Several days ago I saw this in master log:

replica 2017-02-06 16:10:55 UTC ERROR: requested WAL segment
000000030000096D00000052 has already been removed
This message was repeating until I stopped slave.

Checking pg_stat_activity on prod showed autovacuum task on table ~250GB, I
decided that it produced huge amount of WALs. Checking them confirmed my
assumption - all wal_keep_segments=500 were last minute. So I thought that
network bandwidth was not sufficient to send WALs fast enough to slave to
replay them. Master has archive_command = cd ., so no way back.

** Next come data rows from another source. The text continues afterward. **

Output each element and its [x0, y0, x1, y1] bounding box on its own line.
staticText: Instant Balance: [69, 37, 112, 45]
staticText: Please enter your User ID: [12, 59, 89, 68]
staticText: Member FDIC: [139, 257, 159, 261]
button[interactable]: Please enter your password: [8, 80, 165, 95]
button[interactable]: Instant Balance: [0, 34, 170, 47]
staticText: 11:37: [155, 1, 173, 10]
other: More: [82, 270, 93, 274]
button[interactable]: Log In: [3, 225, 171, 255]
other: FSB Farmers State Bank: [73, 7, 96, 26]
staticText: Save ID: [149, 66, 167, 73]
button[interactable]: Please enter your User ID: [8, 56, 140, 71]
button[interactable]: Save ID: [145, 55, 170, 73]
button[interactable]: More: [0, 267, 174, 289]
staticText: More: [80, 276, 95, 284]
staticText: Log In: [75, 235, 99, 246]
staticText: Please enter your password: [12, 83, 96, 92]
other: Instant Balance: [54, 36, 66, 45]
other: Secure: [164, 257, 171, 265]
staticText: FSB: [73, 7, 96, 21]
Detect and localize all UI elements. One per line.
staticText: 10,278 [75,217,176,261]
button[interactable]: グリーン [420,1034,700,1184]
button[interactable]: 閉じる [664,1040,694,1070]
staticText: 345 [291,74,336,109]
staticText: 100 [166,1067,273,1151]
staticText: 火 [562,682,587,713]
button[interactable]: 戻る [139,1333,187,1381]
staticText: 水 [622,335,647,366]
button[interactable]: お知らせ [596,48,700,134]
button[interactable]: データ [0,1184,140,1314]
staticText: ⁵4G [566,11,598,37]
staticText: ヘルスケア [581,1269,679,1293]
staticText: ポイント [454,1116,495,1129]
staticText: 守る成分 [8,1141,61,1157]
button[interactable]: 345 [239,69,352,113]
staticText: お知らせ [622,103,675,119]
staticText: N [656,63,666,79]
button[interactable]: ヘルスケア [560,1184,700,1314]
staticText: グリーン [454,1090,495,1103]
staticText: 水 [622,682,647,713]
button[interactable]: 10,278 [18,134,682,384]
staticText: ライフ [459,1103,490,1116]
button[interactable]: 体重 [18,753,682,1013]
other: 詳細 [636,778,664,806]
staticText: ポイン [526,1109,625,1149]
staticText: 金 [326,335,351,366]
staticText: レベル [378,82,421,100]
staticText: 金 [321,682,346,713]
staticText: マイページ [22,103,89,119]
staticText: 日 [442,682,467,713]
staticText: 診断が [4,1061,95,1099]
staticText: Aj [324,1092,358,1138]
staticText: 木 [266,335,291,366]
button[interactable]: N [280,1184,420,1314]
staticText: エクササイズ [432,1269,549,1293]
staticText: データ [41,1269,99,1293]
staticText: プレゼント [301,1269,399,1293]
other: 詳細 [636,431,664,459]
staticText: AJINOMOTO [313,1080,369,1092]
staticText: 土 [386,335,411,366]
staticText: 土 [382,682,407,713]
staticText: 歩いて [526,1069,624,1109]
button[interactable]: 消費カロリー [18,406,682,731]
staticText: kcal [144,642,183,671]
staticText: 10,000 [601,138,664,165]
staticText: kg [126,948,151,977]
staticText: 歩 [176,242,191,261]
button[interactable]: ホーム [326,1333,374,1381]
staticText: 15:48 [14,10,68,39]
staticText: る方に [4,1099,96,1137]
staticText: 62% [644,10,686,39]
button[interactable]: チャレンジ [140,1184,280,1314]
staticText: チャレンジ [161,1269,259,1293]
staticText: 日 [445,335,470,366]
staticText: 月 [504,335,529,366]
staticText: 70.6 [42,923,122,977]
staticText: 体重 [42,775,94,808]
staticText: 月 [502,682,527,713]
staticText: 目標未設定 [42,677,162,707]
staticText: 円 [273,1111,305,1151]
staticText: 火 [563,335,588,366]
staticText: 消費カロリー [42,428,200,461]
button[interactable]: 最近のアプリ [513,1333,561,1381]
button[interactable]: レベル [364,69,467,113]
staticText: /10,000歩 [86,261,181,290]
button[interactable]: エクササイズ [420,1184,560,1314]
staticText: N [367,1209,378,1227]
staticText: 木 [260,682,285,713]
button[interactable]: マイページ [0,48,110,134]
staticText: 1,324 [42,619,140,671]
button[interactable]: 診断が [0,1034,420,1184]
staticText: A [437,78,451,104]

I did not panic, I recreate replication. I:

delete all data files on slave
pg_start_backup() on prod
rsync -zahv data
pg_start slave
pg_stop_backup() on prod and check logs.
Imagine my desperation to see that slave has this:

-bash-4.2$ head -n 20 /pg/data93/pg_log/postgresql-2017-02-09_121514.log
LOG: could not open usermap file "/pg/data93/pg_ident.conf": No such file
or directory
LOG: database system was shut down in recovery at 2017-02-09 12:15:07 UTC
LOG: entering standby mode
LOG: redo starts at 982/39074640
FATAL: the database system is starting up
FATAL: the database system is starting up
FATAL: the database system is starting up
LOG: consistent recovery state reached at 982/3AEC60F8
LOG: unexpected pageaddr 97C/83EC8000 in log segment
00000003000009820000003A, offset 15499264
LOG: database system is ready to accept read only connections
LOG: started streaming WAL from primary at 982/3A000000 on timeline 3
ERROR: requested WAL segment 000000030000096D00000052 has already been
removed
ERROR: requested WAL segment 000000030000096D00000052 has already been
removed
ERROR: requested WAL segment 000000030000096D00000052 has already been
removed
ERROR: requested WAL segment 000000030000096D00000052 has already been
removed
ERROR: requested WAL segment 000000030000096D00000052 has already been
removed
ERROR: requested WAL segment 000000030000096D00000052 has already been
removed
and so on... 3 days passed! That segment has gone, but why is it looking for
it??? I copied whole data directory.

All pages are readable (pg_dump works on all dbs), changes from master go to
slave. ERROR keeps appearing each several seconds on slave.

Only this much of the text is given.